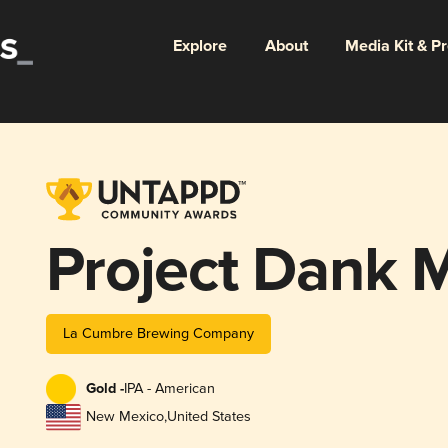
Explore
About
Media Kit & P
Project Dank M
La Cumbre Brewing Company
Gold -
IPA - American
New Mexico
,
United States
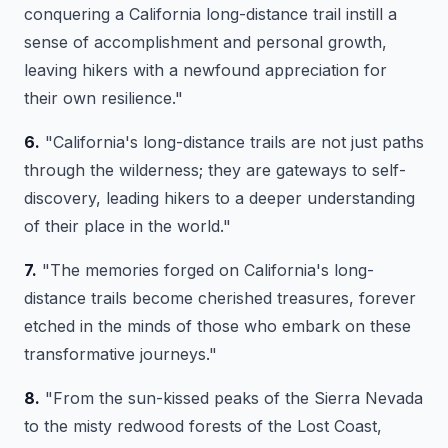
conquering a California long-distance trail instill a
sense of accomplishment and personal growth,
leaving hikers with a newfound appreciation for
their own resilience."
6.
"California's long-distance trails are not just paths
through the wilderness; they are gateways to self-
discovery, leading hikers to a deeper understanding
of their place in the world."
7.
"The memories forged on California's long-
distance trails become cherished treasures, forever
etched in the minds of those who embark on these
transformative journeys."
8.
"From the sun-kissed peaks of the Sierra Nevada
to the misty redwood forests of the Lost Coast,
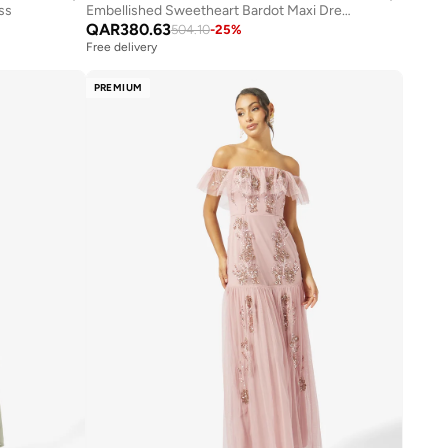
ess
Embellished Sweetheart Bardot Maxi Dress
QAR
380.63
504.10
-
25
%
Free delivery
PREMIUM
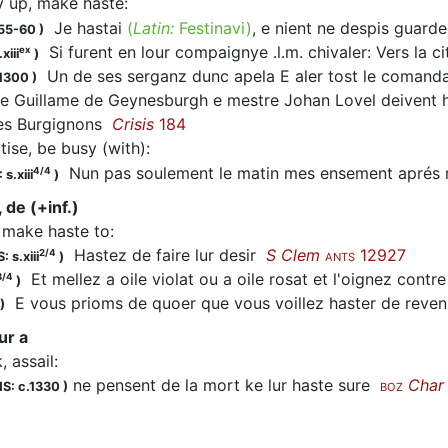
y up, make haste
:
Je
hastai
(
Latin:
Festinavi)
, e nient ne despis gua
155-60
)
Si furent en lour compaignye .l.m. chivaler: Vers la c
ex
xiii
)
Un de ses serganz dunc apela E aler tost le comanda
.1300
)
e Guillame de Geynesburgh e mestre Johan Lovel deivent
es Burgignons
Crisis
184
tise, be busy (with)
:
Nun pas soulement le matin mes ensement aprés 
4/4
 s.xiii
)
 de (+inf.)
, make haste to
:
Hastez
de faire lur desir
S Clem
12927
2/4
: s.xiii
)
ANTS
Et mellez a oile violat ou a oile rosat et l'oignez contre 
3/4
)
E vous prioms de quoer que vous voillez
haster
de reven
)
ur a
, assail
:
ne pensent de la mort ke lur haste sure
Char
S: c.1330
)
BOZ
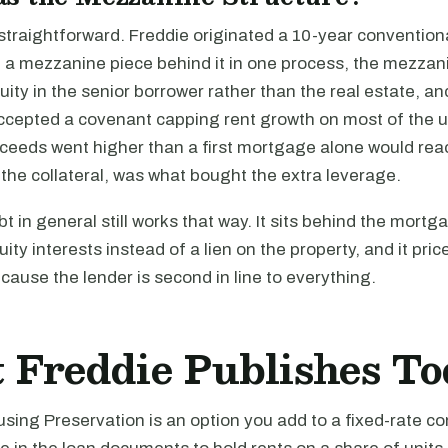
traightforward. Freddie originated a 10-year conventional
a mezzanine piece behind it in one process, the mezzan
uity in the senior borrower rather than the real estate, a
ccepted a covenant capping rent growth on most of the u
eeds went higher than a first mortgage alone would rea
the collateral, was what bought the extra leverage.
 in general still works that way. It sits behind the mortgag
ity interests instead of a lien on the property, and it pri
cause the lender is second in line to everything.
 Freddie Publishes T
ing Preservation is an option you add to a fixed-rate co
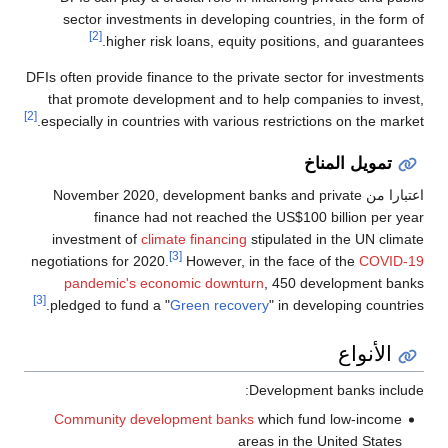
sector investments in developing countries, in the form of
[2]
higher risk loans, equity positions, and guarantees.
DFIs often provide finance to the private sector for investments
that promote development and to help companies to invest,
[2]
especially in countries with various restrictions on the market.
تمويل المناخ
, development banks and private
اعتبارا من November 2020
finance had not reached the US$100 billion per year
investment of
climate financing
stipulated in the UN climate
[3]
negotiations for 2020.
However, in the face of the
COVID-19
pandemic's economic downturn
, 450 development banks
[3]
pledged to fund a "
Green recovery
" in developing countries.
الأنواع
Development banks include:
Community development banks
which fund low-income
areas in the United States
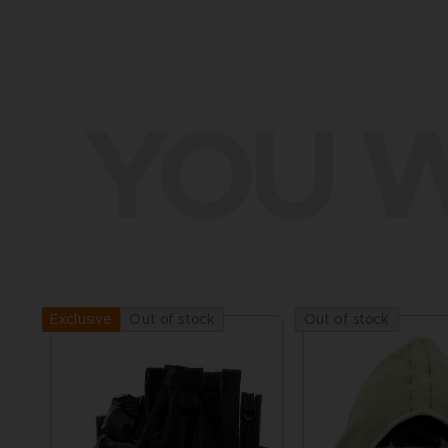
YOU W
Out of stock
Out of stock
Exclusive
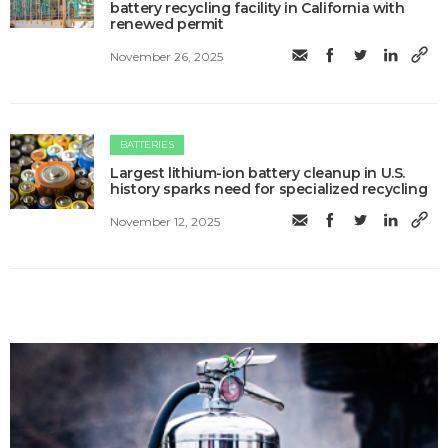
battery recycling facility in California with
renewed permit
November 26, 2025
BATTERIES
Largest lithium-ion battery cleanup in U.S.
history sparks need for specialized recycling
November 12, 2025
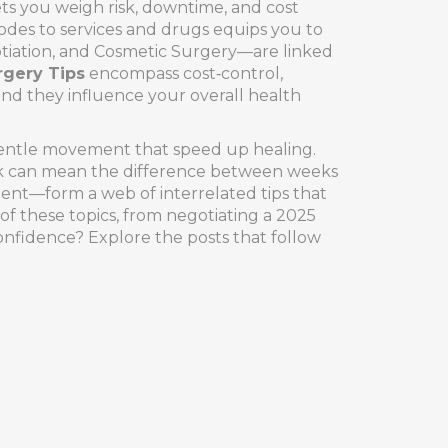
lets you weigh risk, downtime, and cost
odes to services and drugs
equips you to
tiation, and Cosmetic Surgery—are linked
rgery Tips
encompass cost‑control,
and they influence your overall health
gentle movement that speed up healing
.
ick can mean the difference between weeks
gement—form a web of interrelated tips that
 of these topics, from negotiating a 2025
onfidence? Explore the posts that follow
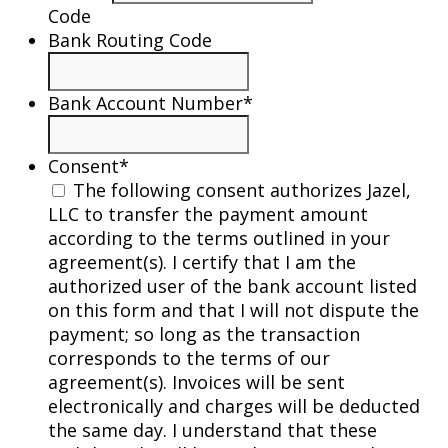
Code
Bank Routing Code
Bank Account Number
*
Consent
*
The following consent authorizes Jazel,
LLC to transfer the payment amount
according to the terms outlined in your
agreement(s). I certify that I am the
authorized user of the bank account listed
on this form and that I will not dispute the
payment; so long as the transaction
corresponds to the terms of our
agreement(s). Invoices will be sent
electronically and charges will be deducted
the same day. I understand that these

• [TASK TO CARRY OUT]
Copy the listing exactly. No images belong in the copy.

• [RESULT]
Explore
About
Media Kit & P
Project Dank M
La Cumbre Brewing Company
Gold -
IPA - American
New Mexico
,
United States
conquering a California long-distance trail instill a
sense of accomplishment and personal growth,
leaving hikers with a newfound appreciation for
their own resilience."
6.
"California's long-distance trails are not just paths
through the wilderness; they are gateways to self-
discovery, leading hikers to a deeper understanding
of their place in the world."
7.
"The memories forged on California's long-
distance trails become cherished treasures, forever
etched in the minds of those who embark on these
transformative journeys."
8.
"From the sun-kissed peaks of the Sierra Nevada
to the misty redwood forests of the Lost Coast,
ess
Embellished Sweetheart Bardot Maxi Dress
QAR
380.63
504.10
-
25
%
Free delivery
PREMIUM
y up, make haste
:
Je
hastai
(
Latin:
Festinavi)
, e nient ne despis gua
155-60
)
Si furent en lour compaignye .l.m. chivaler: Vers la c
ex
xiii
)
Un de ses serganz dunc apela E aler tost le comanda
.1300
)
e Guillame de Geynesburgh e mestre Johan Lovel deivent
es Burgignons
Crisis
184
tise, be busy (with)
:
Nun pas soulement le matin mes ensement aprés 
4/4
 s.xiii
)
 de (+inf.)
, make haste to
:
Hastez
de faire lur desir
S Clem
12927
2/4
: s.xiii
)
ANTS
Et mellez a oile violat ou a oile rosat et l'oignez contre 
3/4
)
E vous prioms de quoer que vous voillez
haster
de reven
)
ur a
, assail
:
ne pensent de la mort ke lur haste sure
Char
S: c.1330
)
BOZ
traightforward. Freddie originated a 10-year conventional
a mezzanine piece behind it in one process, the mezzan
uity in the senior borrower rather than the real estate, a
ccepted a covenant capping rent growth on most of the u
eeds went higher than a first mortgage alone would rea
the collateral, was what bought the extra leverage.
 in general still works that way. It sits behind the mortgag
ity interests instead of a lien on the property, and it pri
cause the lender is second in line to everything.
 Freddie Publishes T
ing Preservation is an option you add to a fixed-rate co
sector investments in developing countries, in the form of
[2]
higher risk loans, equity positions, and guarantees.
DFIs often provide finance to the private sector for investments
that promote development and to help companies to invest,
[2]
especially in countries with various restrictions on the market.
تمويل المناخ
, development banks and private
اعتبارا من November 2020
finance had not reached the US$100 billion per year
investment of
climate financing
stipulated in the UN climate
[3]
negotiations for 2020.
However, in the face of the
COVID-19
pandemic's economic downturn
, 450 development banks
[3]
pledged to fund a "
Green recovery
" in developing countries.
الأنواع
Development banks include:
Community development banks
which fund low-income
areas in the United States
YOU W
Out of stock
Out of stock
Exclusive
battery recycling facility in California with
renewed permit
November 26, 2025
BATTERIES
Largest lithium-ion battery cleanup in U.S.
history sparks need for specialized recycling
November 12, 2025
lets you weigh risk, downtime, and cost
odes to services and drugs
equips you to
tiation, and Cosmetic Surgery—are linked
rgery Tips
encompass cost‑control,
and they influence your overall health
gentle movement that speed up healing
.
ick can mean the difference between weeks
gement—form a web of interrelated tips that
 of these topics, from negotiating a 2025
onfidence? Explore the posts that follow
Code
Bank Routing Code
Bank Account Number
*
Consent
*
The following consent authorizes Jazel,
LLC to transfer the payment amount
according to the terms outlined in your
agreement(s). I certify that I am the
authorized user of the bank account listed
on this form and that I will not dispute the
payment; so long as the transaction
corresponds to the terms of our
agreement(s). Invoices will be sent
electronically and charges will be deducted
the same day. I understand that these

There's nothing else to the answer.